I was just wondering for people who have got accepted to RMC what was your grade average? I'm applying from the UK and sitting on A/B. I know it based on both academic and military potential and I have done 2 years of army cadets before I moved to the UK. So is it worth applying to?


----------



## calamityjoe (10 Jan 2010)

It is but make it fast...you can apply until january 15th. Then I think you'll have to wait until next year.


----------



## PrairieBoy (10 Jan 2010)

I've not been accepted yet, but I've been told that most people who get into RMC have grades in the 70s and 80s (preferably and mostly 80s), with lots of extracurriculars (Cadets, sports teams, volunteering, et cetera). I have volunteering and Cadets, and my grade average was at 80% on the button when I applied (since has gone down, but hey, still above the requirement). Everyone I've talked to has said that RMC prefers 'well-rounded individuals' to people who had 98% in all their classes, but do nothing except school.


----------



## SupersonicMax (10 Jan 2010)

Back in 2000, I had a low 90s average and was involved in sports/extra-curricular.  Lots of people had or beat that.  Some people did have mid-70s.


----------



## ballz (10 Jan 2010)

You remember your grades from 9 years ago? I can't remember my grades from last semester.... 

I guess I need to start giving you flying types more credit.. or myself a lot less ;D


----------



## SupersonicMax (10 Jan 2010)

I don't remember what I had in Math, but I remember what kind of average I had!

Flying types, as you like to call us, generally have a good memory


----------



## Jacob Parent (11 Jan 2010)

SupersonicMax said:
			
		

> Back in 2000, I had a low 90s average and was involved in sports/extra-curricular.  Lots of people had or beat that.  Some people did have mid-70s.
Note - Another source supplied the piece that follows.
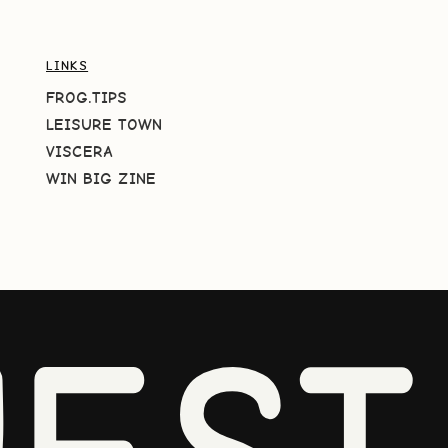
LINKS
FROG.TIPS
LEISURE TOWN
VISCERA
WIN BIG ZINE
I think if you have mid 70's, but do lots of extra curricular, and are applying to a course that isn't to full then you could probably get in. Can someone tell me this, I've just sent the forms in for the ROTP. Do I have to do more forms before Jan 15th or is that the only 1's they need by that date?


----------



## Lumber (24 Jan 2010)

Jacob Parent said:
			
		

> I think if you have mid 70's, but do lots of extra curricular, and are applying to a course that isn't to full then you could probably get in. Can someone tell me this, I've just sent the forms in for the ROTP. Do I have to do more forms before Jan 15th or is that the only 1's they need by that date?



How "full" the program you are applying to is has very little to do with whether or not you get accepted. The only requirement is that if your trade is an engineer (airfield, marine systems, etc.) than you must have the prerequisite grades and courses to take engineering. 

Let me reveal something to you and everyone else. While it may matter to the recruiters what degree you apply for, it means absolutely nothing when you get here. When you get to RMC in 1st year, you are either "Arts", "Science" or "Engineering". When you get here,  it is nowhere written that after first year "OCdt Bloggins will then move into History/ Mech Eng/Space Science etc.". You don't pick your program of study (other than art, science, engineering) until the end of 1st year.


----------